In Stuttgart wird der Württembergische Sanitätsverein gegründet

Die Idee, im Krieg neutral allen Verwundeten zu helfen, lässt Dunant nicht mehr los. Er schreibt seine Eindrücke von der Schlacht und seine Vorschläge nieder, verteilt das Buch in ganz Europa und wirbt für die Gründung von unabhängigen Hilfsorganisationen in allen Ländern. Dabei kommt er auch nach Stuttgart. Dort stößt er auf offene Ohren. Dekan Ernst Rudolf Wagner übersetzt Dunants Buch ins Deutsche. Pfarrer Christoph Ulrich Hahn , bereits Begründer der Evangelischen Gesellschaft, bekommt vom König den Auftrag, für Württemberg an der Gründungskonferenz des Internationalen Komitees des Roten Kreuzes in Genf teilzunehmen.

Als Hahn zurückkommt, schafft er Fakten. Am 12. November 1863 gründet er in Stuttgart gemeinsam mit Gleichgesinnten den Württembergischen Sanitätsverein. Er gilt heute als erste nationale Rotkreuzgesellschaft der Geschichte. Deshalb feiert das Rote Kreuz nun nicht nur international, sondern auch in Deutschland und Stuttgart seinen 150. Geburtstag. Der Verein widmet sich von Anfang an den Verwundeten im Krieg ebenso wie den Opfern bei Katastrophen.

In den Jahren nach der Gründung bekommt der Verein sofort reichlich zu tun. „Die Helfer waren sehr schnell gefordert“, weiß Christian Schad. Das Vorstandsmitglied des DRK-Kreisverbands Stuttgart, der sich später aus dem Sanitätsverein entwickelt hat, zählt allein in den ersten Jahren drei Kriege auf. Die Sanitätskolonne musste fast pausenlos auf die Schlachtfelder Europas ausrücken. Im Deutsch-Französischen Krieg 1870/71 kamen die Verletzten massenhaft am Stuttgarter Hauptbahnhof zur Behandlung und Weiterverteilung an.

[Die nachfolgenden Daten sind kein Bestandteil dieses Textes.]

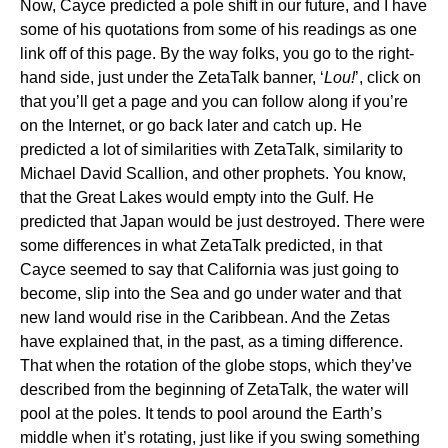
Now, Cayce predicted a pole shift in our future, and I have
some of his quotations from some of his readings as one
link off of this page. By the way folks, you go to the right-
hand side, just under the ZetaTalk banner, ‘
Lou!
’, click on
that you’ll get a page and you can follow along if you’re
on the Internet, or go back later and catch up. He
predicted a lot of similarities with ZetaTalk, similarity to
Michael David Scallion, and other prophets. You know,
that the Great Lakes would empty into the Gulf. He
predicted that Japan would be just destroyed. There were
some differences in what ZetaTalk predicted, in that
Cayce seemed to say that California was just going to
become, slip into the Sea and go under water and that
new land would rise in the Caribbean. And the Zetas
have explained that, in the past, as a timing difference.
That when the rotation of the globe stops, which they’ve
described from the beginning of ZetaTalk, the water will
pool at the poles. It tends to pool around the Earth’s
middle when it’s rotating, just like if you swing something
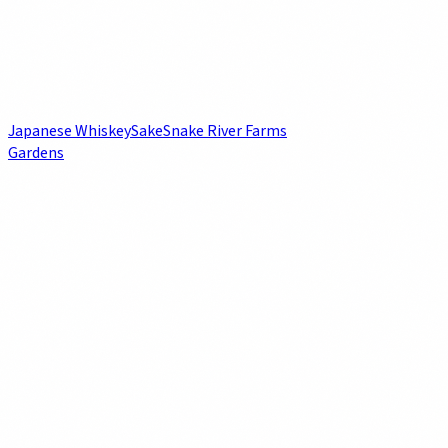
Japanese Whiskey
Sake
Snake River Farms
Gardens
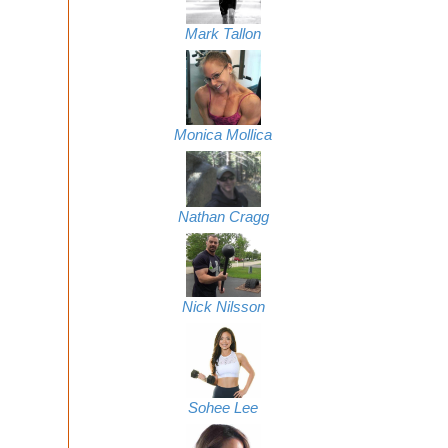
Mark Tallon
Monica Mollica
Nathan Cragg
Nick Nilsson
Sohee Lee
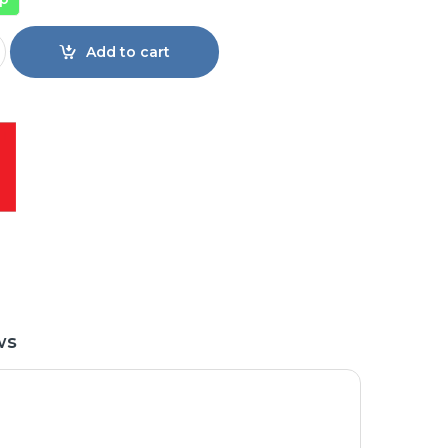
40S59K Full HD Android Smart TV quantity
Add to cart
ws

Dunant wird mit dem Friedensnobelpreis ausgezeichnet

1864 unterzeichnet Christoph Ulrich Hahn für das Königreich Württemberg die Genfer Konvention. „Er und Dunant waren Geistesverwandte“, sagt Schad, heute Konventionsbeauftragter des Kreisverbands. Das kommt Dunant wenige Jahre später noch sehr zugute. Denn 1876 folgt die zweite Episode, die Stuttgart in der Geschichte des Roten Kreuzes in den Blickpunkt rückt.

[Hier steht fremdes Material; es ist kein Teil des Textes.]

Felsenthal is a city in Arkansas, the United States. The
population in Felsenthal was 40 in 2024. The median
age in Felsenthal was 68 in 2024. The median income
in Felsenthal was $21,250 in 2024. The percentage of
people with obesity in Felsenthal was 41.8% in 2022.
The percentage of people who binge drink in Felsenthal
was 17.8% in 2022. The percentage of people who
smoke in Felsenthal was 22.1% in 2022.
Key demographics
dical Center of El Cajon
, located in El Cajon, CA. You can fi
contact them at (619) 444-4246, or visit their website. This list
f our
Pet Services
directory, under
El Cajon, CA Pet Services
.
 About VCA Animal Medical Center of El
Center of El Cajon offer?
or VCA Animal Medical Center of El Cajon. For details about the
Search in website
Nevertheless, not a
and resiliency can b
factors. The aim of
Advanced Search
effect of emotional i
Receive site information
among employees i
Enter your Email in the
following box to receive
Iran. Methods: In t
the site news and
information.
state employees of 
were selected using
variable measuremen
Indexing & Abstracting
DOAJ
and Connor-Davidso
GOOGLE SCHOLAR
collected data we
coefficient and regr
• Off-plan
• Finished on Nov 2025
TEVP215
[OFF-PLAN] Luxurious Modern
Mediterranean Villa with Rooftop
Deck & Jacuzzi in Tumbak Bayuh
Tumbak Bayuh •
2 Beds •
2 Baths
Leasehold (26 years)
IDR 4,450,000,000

Dunant ist zu diesem Zeitpunkt am Ende. Als Kaufmann hat er eine Pleite erster Klasse hingelegt. Beim Rotkreuz-Komitee in Genf fällt der Gründer dadurch in Ungnade. Er wird ausgeschlossen. Mittel- und obdachlos erinnert er sich an seine Freunde im Schwäbischen. Als er in Stuttgart ankommt, nimmt ihn Dekan Wagner in seinem Haus in der Hasenbergsteige auf. Über zehn Jahre wird es der Ankerpunkt in Dunants Leben bleiben.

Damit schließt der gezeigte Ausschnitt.